Paysafe Payment Gateway Charges Verification
Finance teams that process payments through Paysafe often need to verify whether gateway fees, taxes, and settlement amounts match what was expected. Cointab helps reconcile Paysafe charges by comparing internal records with external payment and settlement reports, then highlighting differences that need review.
Why Paysafe charge verification matters
Payment gateway reconciliation is not just about confirming that a transaction was processed. Finance teams also need to check whether the correct fee was charged, whether taxes were applied properly, and whether the settlement amount reflects the right deductions.

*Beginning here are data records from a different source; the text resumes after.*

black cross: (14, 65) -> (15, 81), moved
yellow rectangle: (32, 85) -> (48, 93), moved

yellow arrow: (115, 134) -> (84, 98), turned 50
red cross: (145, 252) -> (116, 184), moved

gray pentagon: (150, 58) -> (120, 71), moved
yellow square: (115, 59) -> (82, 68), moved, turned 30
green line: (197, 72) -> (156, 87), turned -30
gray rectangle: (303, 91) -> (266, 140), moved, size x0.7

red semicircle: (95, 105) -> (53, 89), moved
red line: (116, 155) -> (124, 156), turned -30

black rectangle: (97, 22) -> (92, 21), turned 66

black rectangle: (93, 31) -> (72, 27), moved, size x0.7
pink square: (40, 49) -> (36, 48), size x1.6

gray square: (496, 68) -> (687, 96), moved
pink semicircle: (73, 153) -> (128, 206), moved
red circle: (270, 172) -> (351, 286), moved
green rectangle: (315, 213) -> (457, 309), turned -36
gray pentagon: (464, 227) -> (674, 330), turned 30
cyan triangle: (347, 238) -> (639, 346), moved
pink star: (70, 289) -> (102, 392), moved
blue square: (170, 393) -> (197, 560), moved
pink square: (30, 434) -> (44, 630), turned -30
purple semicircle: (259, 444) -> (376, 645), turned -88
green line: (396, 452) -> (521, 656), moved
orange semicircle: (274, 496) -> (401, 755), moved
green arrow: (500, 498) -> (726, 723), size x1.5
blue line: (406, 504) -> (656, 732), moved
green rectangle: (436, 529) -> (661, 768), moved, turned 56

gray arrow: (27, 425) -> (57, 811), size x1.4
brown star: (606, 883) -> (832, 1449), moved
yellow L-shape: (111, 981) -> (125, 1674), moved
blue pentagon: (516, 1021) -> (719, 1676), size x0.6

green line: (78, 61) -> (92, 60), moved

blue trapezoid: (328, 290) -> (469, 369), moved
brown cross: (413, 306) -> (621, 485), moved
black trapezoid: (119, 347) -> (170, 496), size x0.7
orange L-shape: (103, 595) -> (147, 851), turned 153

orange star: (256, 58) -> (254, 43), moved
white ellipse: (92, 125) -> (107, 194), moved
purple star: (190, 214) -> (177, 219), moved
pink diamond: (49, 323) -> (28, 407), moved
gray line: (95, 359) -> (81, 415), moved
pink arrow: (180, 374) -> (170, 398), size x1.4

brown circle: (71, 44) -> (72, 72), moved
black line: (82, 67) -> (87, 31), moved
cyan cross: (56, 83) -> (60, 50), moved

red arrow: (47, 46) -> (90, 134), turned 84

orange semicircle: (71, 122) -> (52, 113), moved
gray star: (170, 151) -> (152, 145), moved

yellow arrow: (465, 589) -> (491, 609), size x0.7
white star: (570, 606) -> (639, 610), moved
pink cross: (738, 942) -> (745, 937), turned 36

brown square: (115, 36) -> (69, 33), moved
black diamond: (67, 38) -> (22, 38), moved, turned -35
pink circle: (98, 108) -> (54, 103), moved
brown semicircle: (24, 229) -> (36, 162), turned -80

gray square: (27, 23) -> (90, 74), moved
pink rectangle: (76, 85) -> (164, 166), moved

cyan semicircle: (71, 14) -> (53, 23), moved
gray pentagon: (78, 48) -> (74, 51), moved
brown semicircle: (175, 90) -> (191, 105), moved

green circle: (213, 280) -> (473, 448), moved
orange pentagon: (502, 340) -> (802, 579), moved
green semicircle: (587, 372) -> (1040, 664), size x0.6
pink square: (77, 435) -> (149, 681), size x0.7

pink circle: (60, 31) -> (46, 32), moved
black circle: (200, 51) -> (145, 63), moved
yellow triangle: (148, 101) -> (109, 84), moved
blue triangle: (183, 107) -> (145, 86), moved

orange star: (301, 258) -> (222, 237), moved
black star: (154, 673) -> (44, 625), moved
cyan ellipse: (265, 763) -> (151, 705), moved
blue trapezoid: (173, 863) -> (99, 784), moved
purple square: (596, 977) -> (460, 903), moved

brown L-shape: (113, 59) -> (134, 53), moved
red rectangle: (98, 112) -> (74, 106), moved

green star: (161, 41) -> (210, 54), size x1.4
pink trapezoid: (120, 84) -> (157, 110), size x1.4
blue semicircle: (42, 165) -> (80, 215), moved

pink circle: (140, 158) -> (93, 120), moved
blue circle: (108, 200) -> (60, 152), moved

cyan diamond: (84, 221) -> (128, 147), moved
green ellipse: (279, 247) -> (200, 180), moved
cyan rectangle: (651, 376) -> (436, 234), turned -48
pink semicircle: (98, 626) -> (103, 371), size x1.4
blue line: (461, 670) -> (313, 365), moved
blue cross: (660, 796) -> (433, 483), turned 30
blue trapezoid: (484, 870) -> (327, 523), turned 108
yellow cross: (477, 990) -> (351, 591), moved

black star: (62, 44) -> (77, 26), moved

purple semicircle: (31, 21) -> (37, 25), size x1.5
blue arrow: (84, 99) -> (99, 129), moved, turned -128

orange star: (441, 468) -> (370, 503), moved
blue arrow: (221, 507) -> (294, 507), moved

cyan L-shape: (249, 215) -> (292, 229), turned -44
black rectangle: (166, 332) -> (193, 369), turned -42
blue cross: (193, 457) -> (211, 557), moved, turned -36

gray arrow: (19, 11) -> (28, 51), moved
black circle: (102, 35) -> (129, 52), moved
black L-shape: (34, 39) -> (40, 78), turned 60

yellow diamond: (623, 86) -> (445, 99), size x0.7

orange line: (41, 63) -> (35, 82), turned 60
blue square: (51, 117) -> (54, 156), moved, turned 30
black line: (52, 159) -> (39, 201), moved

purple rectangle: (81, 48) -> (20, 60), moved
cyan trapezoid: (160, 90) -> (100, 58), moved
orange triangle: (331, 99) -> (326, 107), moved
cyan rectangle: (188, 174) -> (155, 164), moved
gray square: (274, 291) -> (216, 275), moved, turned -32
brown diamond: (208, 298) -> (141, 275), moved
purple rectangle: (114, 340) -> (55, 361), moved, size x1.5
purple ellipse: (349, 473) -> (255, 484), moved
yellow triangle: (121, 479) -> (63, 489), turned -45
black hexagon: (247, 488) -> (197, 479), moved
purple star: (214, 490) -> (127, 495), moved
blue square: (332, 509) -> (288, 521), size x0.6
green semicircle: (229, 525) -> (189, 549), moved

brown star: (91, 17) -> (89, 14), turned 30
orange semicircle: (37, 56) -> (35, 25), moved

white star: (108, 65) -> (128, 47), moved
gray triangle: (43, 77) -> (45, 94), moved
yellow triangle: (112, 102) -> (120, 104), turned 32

Without a structured process, this work is often handled in Excel using manual checks, lookup formulas, and repeated file comparisons. That makes it harder to spot:
- Overcharged gateway fees
- Undercharged or missing fees
- Tax differences
- Settlement amount mismatches
- Missing or delayed transactions
- Records that need manual review
How Cointab structures the reconciliation
Cointab uses a Side A and Side B model so finance teams can clearly define what should be compared.
Side A: your internal records
Side A typically contains the records your business expects to be correct, such as:
- Internal sales report
- Order report
- Books or ERP export
- Expected payment and fee working
- Internal settlement calculation
Side B: Paysafe records
Side B contains the external records received from Paysafe, such as:
- Payment report
- Settlement report
- Rate card or fee schedule
- Any supporting payout or transaction file
If needed, users can also upload supporting data to enrich the workflow before reconciliation, such as order metadata, customer mapping, or fee lookup files.
Typical matching logic for Paysafe reconciliation
Cointab lets finance teams map the key fields required for verification, such as transaction date, amount, and identifiers like order ID, payment reference, or transaction ID.
The reconciliation engine can compare records using structured logic, including:
- One-to-one matching
- One-to-many matching
- Many-to-one matching
- Net-to-net comparison
- Partial matching
- Contra-style matching where relevant
This is useful when a single business transaction must be compared against multiple gateway entries or when reference fields are not identical across systems.
What the report can show
Once the reconciliation is run, the report helps users review results in a clear finance-friendly format.
Fully matched
The fee, tax, and settlement logic aligns with the expected values.
Partially matched
The transaction is related, but one part does not fully align. For example, the order reference may match, but the fee or net settlement differs.
Unmatched
The record appears on one side but not the other. This can indicate a missing file, a missing transaction, or a record that needs investigation.
Skipped
The row was excluded because it did not meet the required format or validation rules.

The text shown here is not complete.